Top of RECORDS FOR PROCESSING
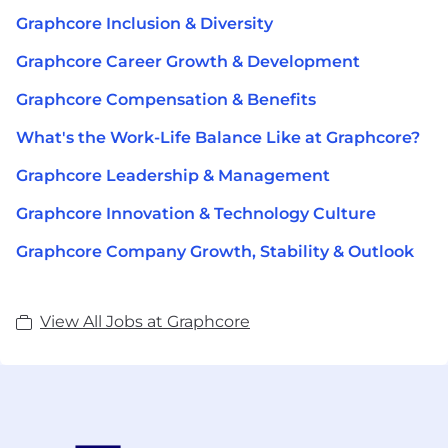
Graphcore Inclusion & Diversity
Graphcore Career Growth & Development
Graphcore Compensation & Benefits
What's the Work-Life Balance Like at Graphcore?
Graphcore Leadership & Management
Graphcore Innovation & Technology Culture
Graphcore Company Growth, Stability & Outlook
View All Jobs at Graphcore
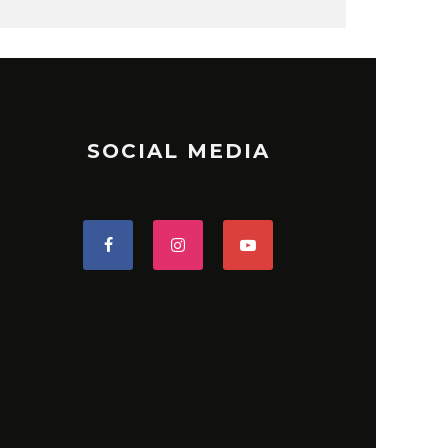
SOCIAL MEDIA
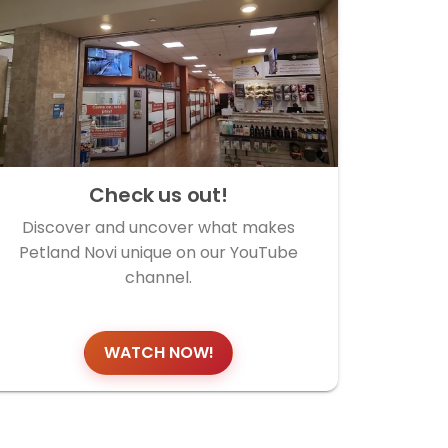
Check us out!
Discover and uncover what makes
Petland Novi unique on our YouTube
channel.
WATCH NOW!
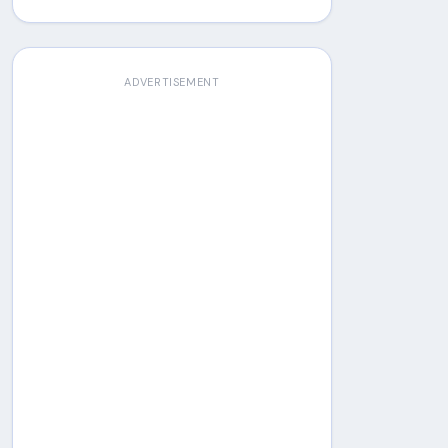
ADVERTISEMENT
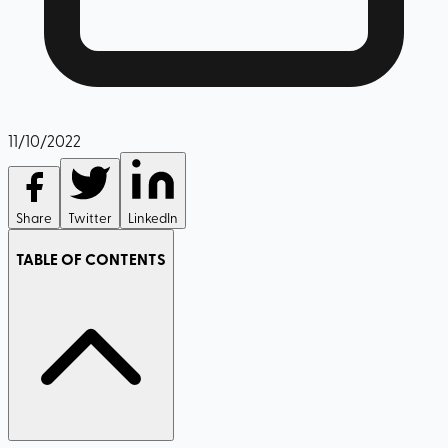
11/10/2022
Share
Twitter
LinkedIn
TABLE OF CONTENTS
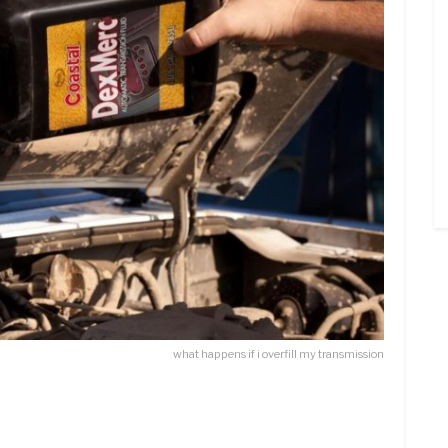
what happens if i overfill my transmission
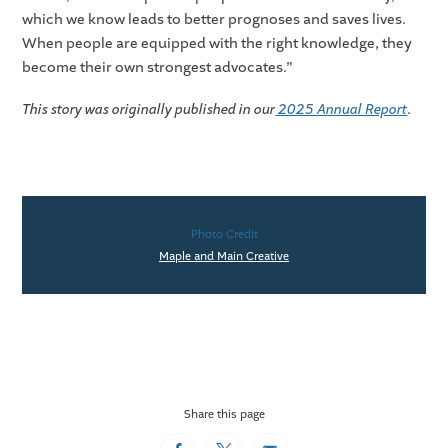
which we know leads to better prognoses and saves lives.
When people are equipped with the right knowledge, they
become their own strongest advocates.”
This story was originally published in our
2025 Annual Report
.
Photo Credit
Maple and Main Creative
Share this page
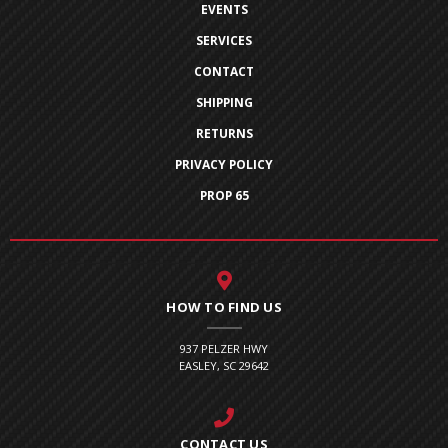
EVENTS
SERVICES
CONTACT
SHIPPING
RETURNS
PRIVACY POLICY
PROP 65
HOW TO FIND US
937 PELZER HWY
EASLEY, SC 29642
CONTACT US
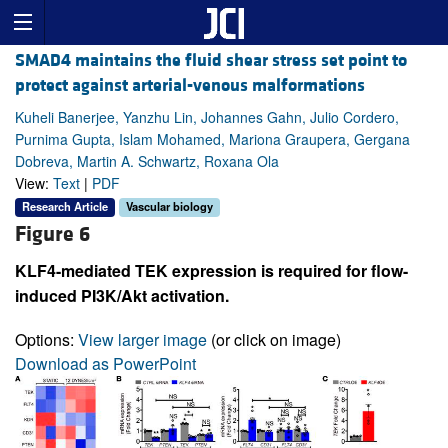
SMAD4 maintains the fluid shear stress set point to
protect against arterial-venous malformations
Kuheli Banerjee, Yanzhu Lin, Johannes Gahn, Julio Cordero,
Purnima Gupta, Islam Mohamed, Mariona Graupera, Gergana
Dobreva, Martin A. Schwartz, Roxana Ola
View:
Text
|
PDF
Research Article
Vascular biology
Figure 6
KLF4-mediated TEK expression is required for flow-
induced PI3K/Akt activation.
Options:
View larger image
(or click on image)
Download as PowerPoint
Bottom of RECORDS FOR PROCESSING
◆ PROBLEM DESCRIPTION
Up to and including the line containing "ADVERTISEMENT", quote each line of the entries above from the very first, please, exactly and without images.

◆ EXPECTED OUTPUT
Graphcore Inclusion & Diversity
Graphcore Career Growth & Development
Graphcore Compensation & Benefits
What's the Work-Life Balance Like at Graphcore?
Graphcore Leadership & Management
Graphcore Innovation & Technology Culture
Graphcore Company Growth, Stability & Outlook
View All Jobs at Graphcore
SOCIAL MEDIA
Check us out!
Discover and uncover what makes
Petland Novi unique on our YouTube
channel.
WATCH NOW!
ADVERTISEMENT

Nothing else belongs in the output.